In this paper, we propose a randomized accelerated method for the minimization of a strongly convex function under linear constraints. The method is of Kaczmarz-type, i.e. it only uses a single linear equation in each iteration. To obtain acceleration we build on the fact that the Kaczmarz method is dual to a coordinate descent method. We use a recently proposed acceleration method for the randomized coordinate descent and transfer it to the primal space. This method inherits many of the attractive features of the accelerated coordinate descent method, including its worst-case convergence rates.

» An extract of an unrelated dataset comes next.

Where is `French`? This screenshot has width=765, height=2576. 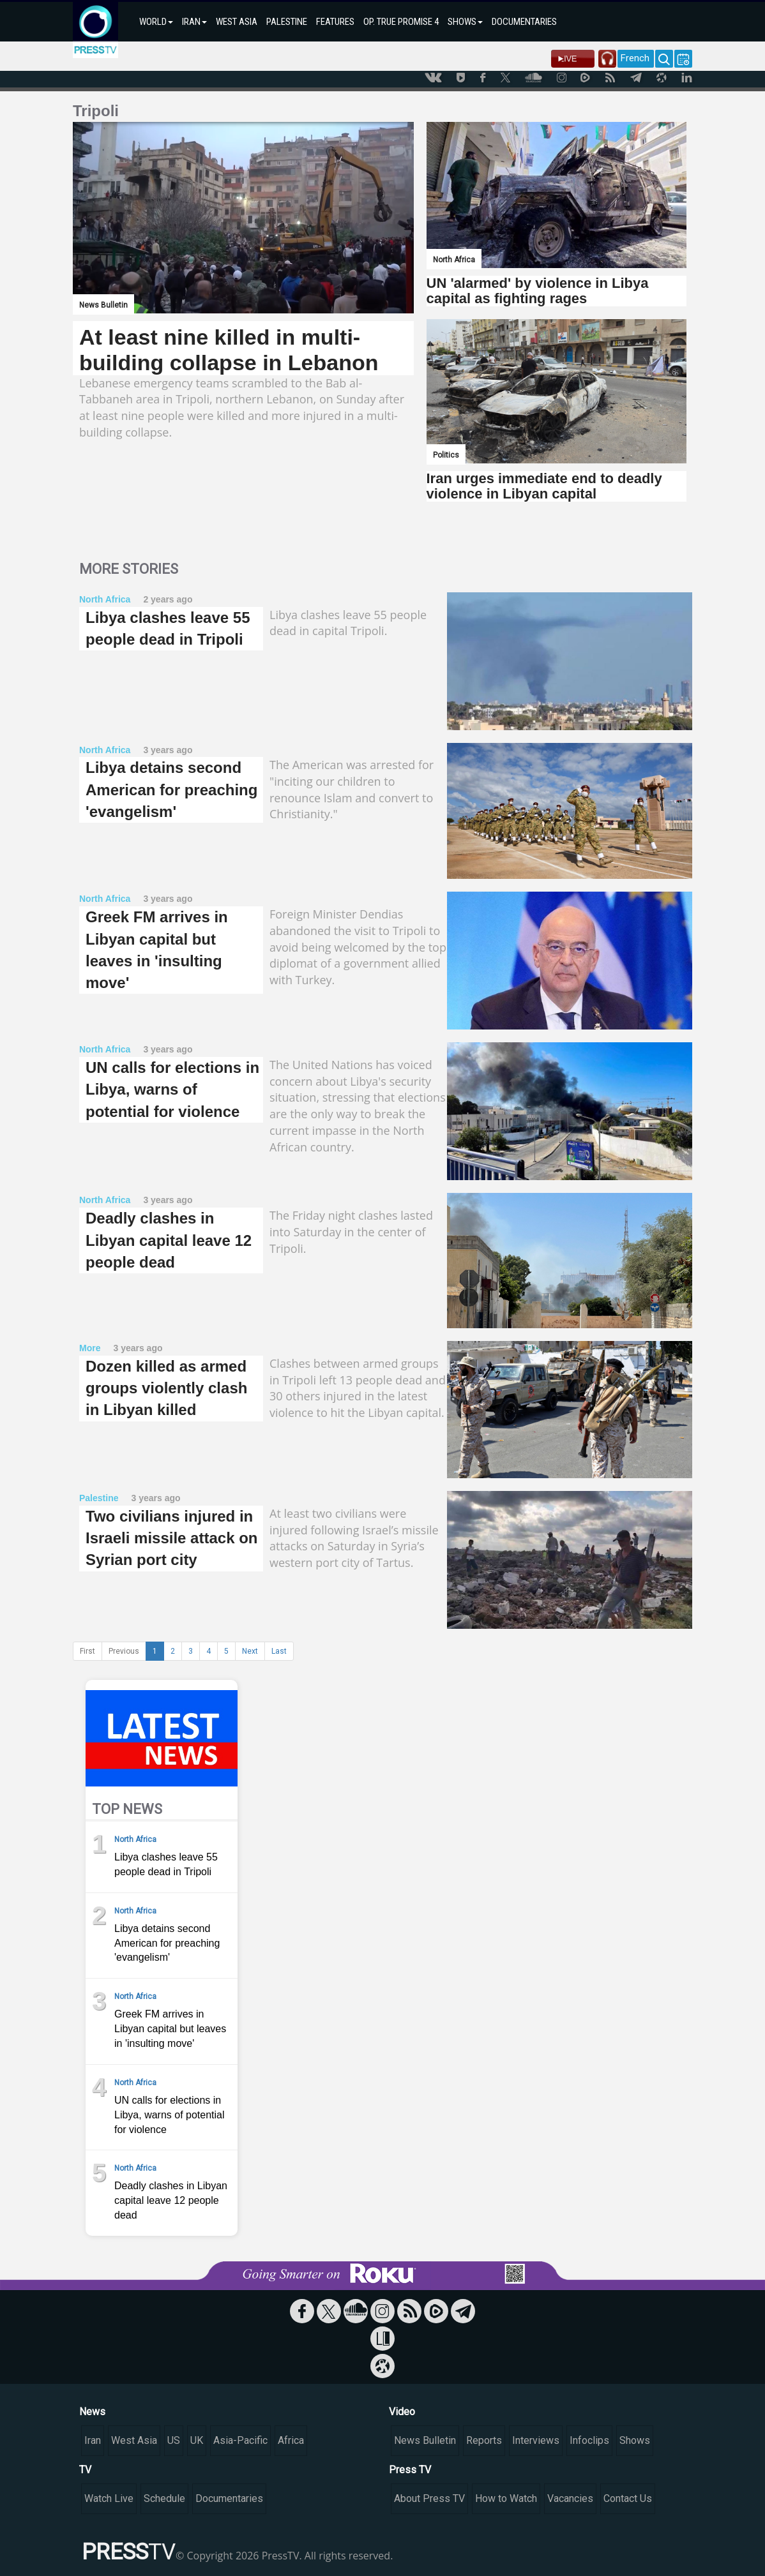 French is located at coordinates (635, 58). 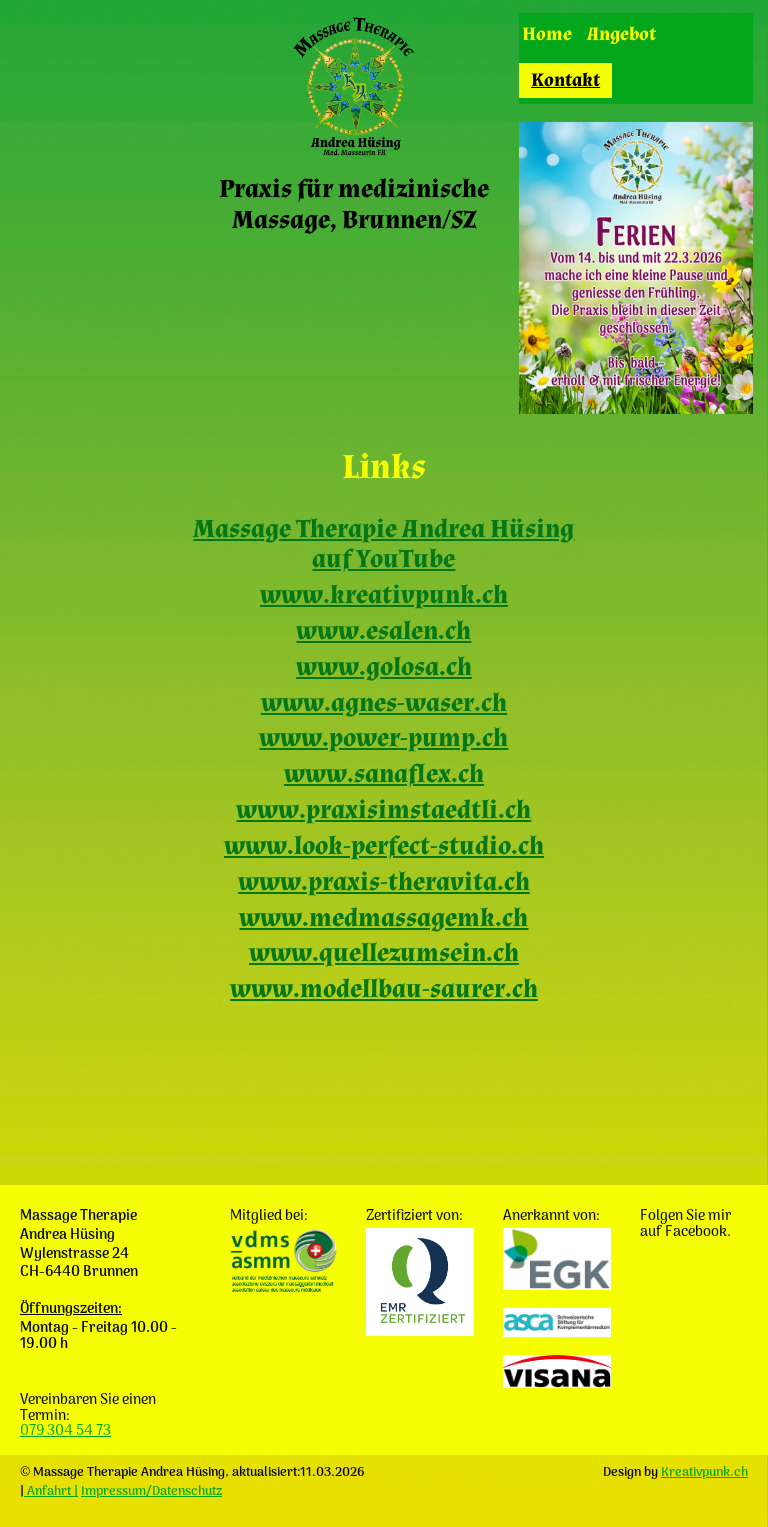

A theoretical analysis of the convergence of the proposed method is given. Numerical experiments show that the proposed method is more efficient and faster than the existing methods for solving the same problem.

翻译：本文针对线性约束下强凸函数的最小化问题，提出了一种随机加速方法。该方法属于Kaczmarz类型，即在每次迭代中仅使用单个线性方程。为实现加速，我们基于Kaczmarz方法与坐标下降法对偶这一事实，将最近提出的随机坐标下降加速方法转换到原始空间。该方法继承了加速坐标下降法的诸多优良特性，包括其最坏情况收敛速率。本文给出了所提方法收敛性的理论分析。数值实验表明，在求解相同问题时，所提方法比现有方法更高效、更快速。